Die Volksbühne ist ein traditionsreiches Theater in Berlins Mitte. Unter einem Dach versammelt die Volksbühne Theater, Tanz, Performance, Musik, Kino, Bildende Kunst und Kulturen des Digitalen. Max Reinhardt, Erwin Piscator, Benno Besson, Heiner Müller, Frank Castorf, Christoph Schlingensief – die Volksbühne ist geprägt von starken Regie-, Autoren- und Künstlerpersönlichkeiten, die die Grenzen des klassischen Sprechtheaters unablässig neu vermessen haben.
Künstlerinnen und Künstler sind aus Berlin, Europa und der Welt eingeladen, in die sich verändernde Stadtgesellschaft hineinzuwirken. Hier Empfehlungen der neuen Spielsaison:

The Future
von Constanza Macras
Das dringende Bedürfnis, etwas Konkretes über die Zukunft herauszufinden, hat die Menschen durch die Geschichte hindurch immer wieder beschäftigt. Schon in der Antike wurden Orakel befragt, Eingeweide von Opfertieren gedeutet und Sternkonstellationen beobachtet. Über Jahrzehnte hinweg prophezeite der schillernde Walter Mercado die Zukunft in seinen TV-Auftritten wie unzählige andere Astrologie-Online-Websites heutzutage.

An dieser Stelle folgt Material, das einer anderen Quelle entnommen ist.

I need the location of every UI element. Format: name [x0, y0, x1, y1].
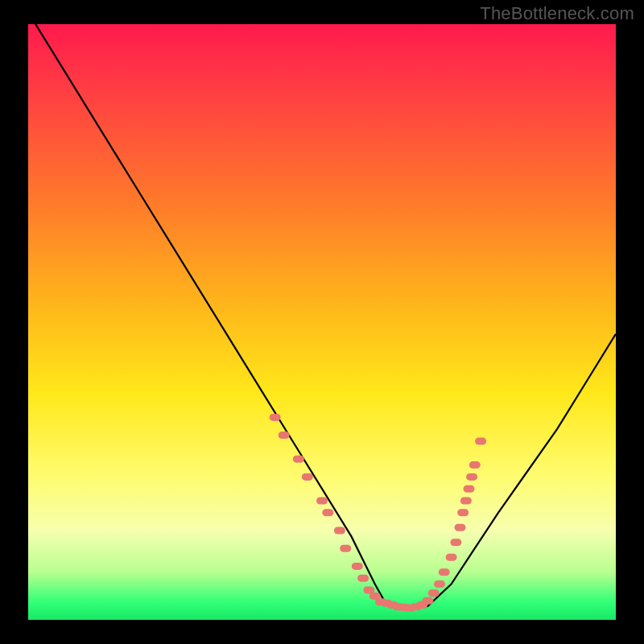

In der Zukunft untersuchen wir die Zukunft in der Vergangenheit und verschiedene Theorien der Zeit, Orakel und Rätsel sowie, den Gedanken von Karen Barad folgend,   die Möglichkeit, dass die Vergangenheit noch nicht angekommen ist. Vielleicht hat sich die Zukunft langsam immer wieder abgeschafft und alles, was uns bleibt, ist die endlose und zeitlose Reproduktion von Anachronismen.

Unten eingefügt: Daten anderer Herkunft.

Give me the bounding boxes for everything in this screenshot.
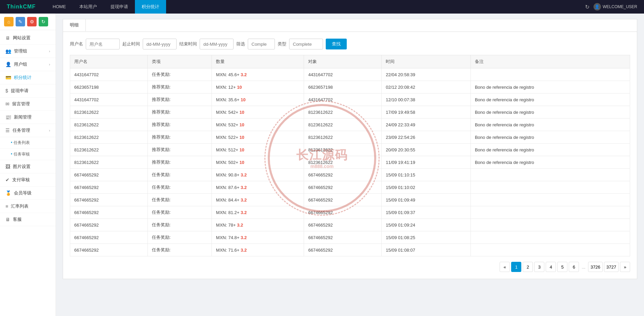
nav-points[interactable]: 积分统计 (135, 0, 166, 14)
brand-logo: ThinkCMF (7, 4, 36, 10)
end-time-label: 结束时间 (179, 41, 197, 47)
col-note: 备注 (470, 55, 630, 68)
sidebar-item-task-management[interactable]: ☰ 任务管理 › (0, 124, 56, 137)
cell-username: 6623657198 (70, 81, 148, 93)
sidebar-item-task-list[interactable]: 任务列表 (0, 137, 56, 149)
sidebar-item-messages[interactable]: ✉ 留言管理 (0, 98, 56, 111)
cell-note: Bono de referencia de registro (470, 106, 630, 119)
sidebar-item-task-review[interactable]: 任务审核 (0, 149, 56, 160)
page-btn-6[interactable]: 6 (569, 262, 579, 272)
amount-highlight: 10 (237, 85, 242, 90)
page-btn-1[interactable]: 1 (511, 262, 521, 272)
cell-target: 4431647702 (304, 68, 382, 81)
table-row: 6674665292 任务奖励: MXN: 78+ 3.2 6674665292… (70, 219, 630, 231)
cell-username: 8123612622 (70, 106, 148, 119)
cell-amount: MXN: 35.6+ 10 (212, 93, 304, 106)
cell-note (470, 244, 630, 256)
nav-withdraw[interactable]: 提现申请 (104, 0, 135, 14)
cell-amount: MXN: 78+ 3.2 (212, 219, 304, 231)
cell-target: 8123612622 (304, 144, 382, 156)
user-info: 👤 WELCOME_USER (593, 3, 637, 10)
page-btn-3726[interactable]: 3726 (588, 262, 603, 272)
exchange-icon: ≡ (5, 204, 8, 209)
cell-note (470, 219, 630, 231)
amount-highlight: 3.2 (241, 248, 247, 253)
prev-page-btn[interactable]: « (500, 262, 510, 272)
cell-amount: MXN: 522+ 10 (212, 131, 304, 144)
service-icon: 🖥 (5, 217, 10, 222)
cell-time: 17/09 19:49:58 (382, 106, 471, 119)
page-btn-3[interactable]: 3 (534, 262, 544, 272)
nav-home[interactable]: HOME (46, 0, 73, 14)
filter-status-input[interactable] (248, 39, 275, 49)
toolbar-edit-btn[interactable]: ✎ (16, 17, 25, 26)
sidebar-item-payment-review[interactable]: ✔ 支付审核 (0, 173, 56, 187)
content-panel: 用户名 起止时间 结束时间 筛选 类型 查找 用户名 类项 数量 (63, 31, 637, 279)
toolbar-settings-btn[interactable]: ⚙ (27, 17, 37, 26)
cell-time: 22/04 20:58:39 (382, 68, 471, 81)
tab-detail[interactable]: 明细 (63, 19, 86, 31)
cell-type: 推荐奖励: (147, 93, 212, 106)
username-filter-input[interactable] (86, 39, 120, 49)
amount-highlight: 10 (241, 97, 245, 102)
sidebar-label-admin-group: 管理组 (14, 48, 27, 54)
toolbar-refresh-btn[interactable]: ↻ (39, 17, 48, 26)
cell-type: 任务奖励: (147, 206, 212, 219)
sidebar-toolbar: ⌂ ✎ ⚙ ↻ (0, 14, 56, 30)
start-time-input[interactable] (143, 39, 177, 49)
next-page-btn[interactable]: » (620, 262, 630, 272)
sidebar-label-messages: 留言管理 (12, 101, 30, 107)
type-filter-input[interactable] (289, 39, 323, 49)
table-row: 6674665292 任务奖励: MXN: 84.4+ 3.2 66746652… (70, 194, 630, 206)
cell-time: 15/09 01:10:15 (382, 169, 471, 181)
cell-target: 6674665292 (304, 169, 382, 181)
end-time-input[interactable] (200, 39, 234, 49)
sidebar-item-site-settings[interactable]: 🖥 网站设置 (0, 31, 56, 45)
refresh-icon[interactable]: ↻ (585, 4, 589, 10)
dollar-icon: $ (5, 88, 8, 93)
cell-target: 4431647702 (304, 93, 382, 106)
cell-type: 任务奖励: (147, 169, 212, 181)
sidebar-item-user-group[interactable]: 👤 用户组 › (0, 58, 56, 71)
member-icon: 🏅 (5, 190, 11, 196)
table-body: 4431647702 任务奖励: MXN: 45.6+ 3.2 44316477… (70, 68, 630, 256)
cell-type: 任务奖励: (147, 194, 212, 206)
cell-amount: MXN: 512+ 10 (212, 144, 304, 156)
sidebar-item-image-settings[interactable]: 🖼 图片设置 (0, 160, 56, 173)
sidebar-item-exchange-rate[interactable]: ≡ 汇率列表 (0, 200, 56, 213)
sidebar-menu: 🖥 网站设置 👥 管理组 › 👤 用户组 › 💳 积分统计 $ 提现申请 (0, 30, 56, 226)
sidebar-item-news[interactable]: 📰 新闻管理 (0, 111, 56, 124)
sidebar-item-customer-service[interactable]: 🖥 客服 (0, 213, 56, 226)
page-btn-3727[interactable]: 3727 (604, 262, 619, 272)
sidebar-item-member-level[interactable]: 🏅 会员等级 (0, 187, 56, 200)
cell-time: 23/09 22:54:26 (382, 131, 471, 144)
top-nav: ThinkCMF HOME 本站用户 提现申请 积分统计 ↻ 👤 WELCOME… (0, 0, 644, 14)
sidebar-label-customer-service: 客服 (13, 216, 22, 223)
cell-amount: MXN: 12+ 10 (212, 81, 304, 93)
cell-amount: MXN: 45.6+ 3.2 (212, 68, 304, 81)
cell-amount: MXN: 87.6+ 3.2 (212, 181, 304, 194)
toolbar-home-btn[interactable]: ⌂ (4, 17, 14, 26)
cell-username: 8123612622 (70, 156, 148, 169)
chevron-right-icon-2: › (49, 62, 50, 66)
sidebar-item-admin-group[interactable]: 👥 管理组 › (0, 45, 56, 58)
cell-amount: MXN: 71.6+ 3.2 (212, 244, 304, 256)
sidebar-item-withdraw[interactable]: $ 提现申请 (0, 84, 56, 98)
cell-type: 推荐奖励: (147, 131, 212, 144)
table-row: 4431647702 任务奖励: MXN: 45.6+ 3.2 44316477… (70, 68, 630, 81)
cell-target: 6623657198 (304, 81, 382, 93)
nav-users[interactable]: 本站用户 (73, 0, 104, 14)
cell-amount: MXN: 502+ 10 (212, 156, 304, 169)
chevron-down-icon: › (49, 128, 50, 132)
amount-highlight: 10 (239, 135, 244, 140)
page-btn-2[interactable]: 2 (523, 262, 533, 272)
page-btn-4[interactable]: 4 (546, 262, 556, 272)
sidebar-label-payment-review: 支付审核 (12, 177, 30, 183)
cell-username: 6674665292 (70, 194, 148, 206)
user-avatar: 👤 (593, 3, 601, 10)
cell-username: 6674665292 (70, 169, 148, 181)
page-btn-5[interactable]: 5 (557, 262, 567, 272)
search-button[interactable]: 查找 (326, 39, 347, 49)
col-type: 类项 (147, 55, 212, 68)
sidebar-item-points-stats[interactable]: 💳 积分统计 (0, 71, 56, 84)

Uraufführung 4. Dezember 2021
weitere Aufführungen 9. und 21. Dezember 2021


P14 – Ateş brennt
von Eren M. Güvercin & P14
Ateş wohnt mit seinem Bruder und seiner alleinerziehenden Mutter zusammen. Ateş hat fette Titten, einen fetten Schwanz und trägt Hijab. Ateş liest Nietzsche, alles über Nihilismus und macht sich über ihren kleinen Bruder lustig, weil ihr kleiner Bruder immer denkt, er verstehe die ganze Welt, obwohl, und dafür schämt sich Ateş, er selbst das letzte Mal ein Buch im Abitur angefasst hat. Ateş schreit. Ateş tickt. Ateş boxt auf die Wand, hinterlässt ein Loch, haut dann ab und zündet sich an. Ateş brennt.
Premiere 18. Dezember 2021
weitere Aufführungen  20. und 22. Dezember 2021

Kamilo Beach (Am Scham der Zeit) von Enis Maci und Pascal Richmann
Hawaii, 2018. Eine nordkoreanische Bombe rast auf das Archipel zu – oder auch nicht. Solange die Sirenen kreischen, macht das keinen Unterschied. Auf allen Displays dieselbe Nachricht: SEEK IMMEDIATE SHELTER.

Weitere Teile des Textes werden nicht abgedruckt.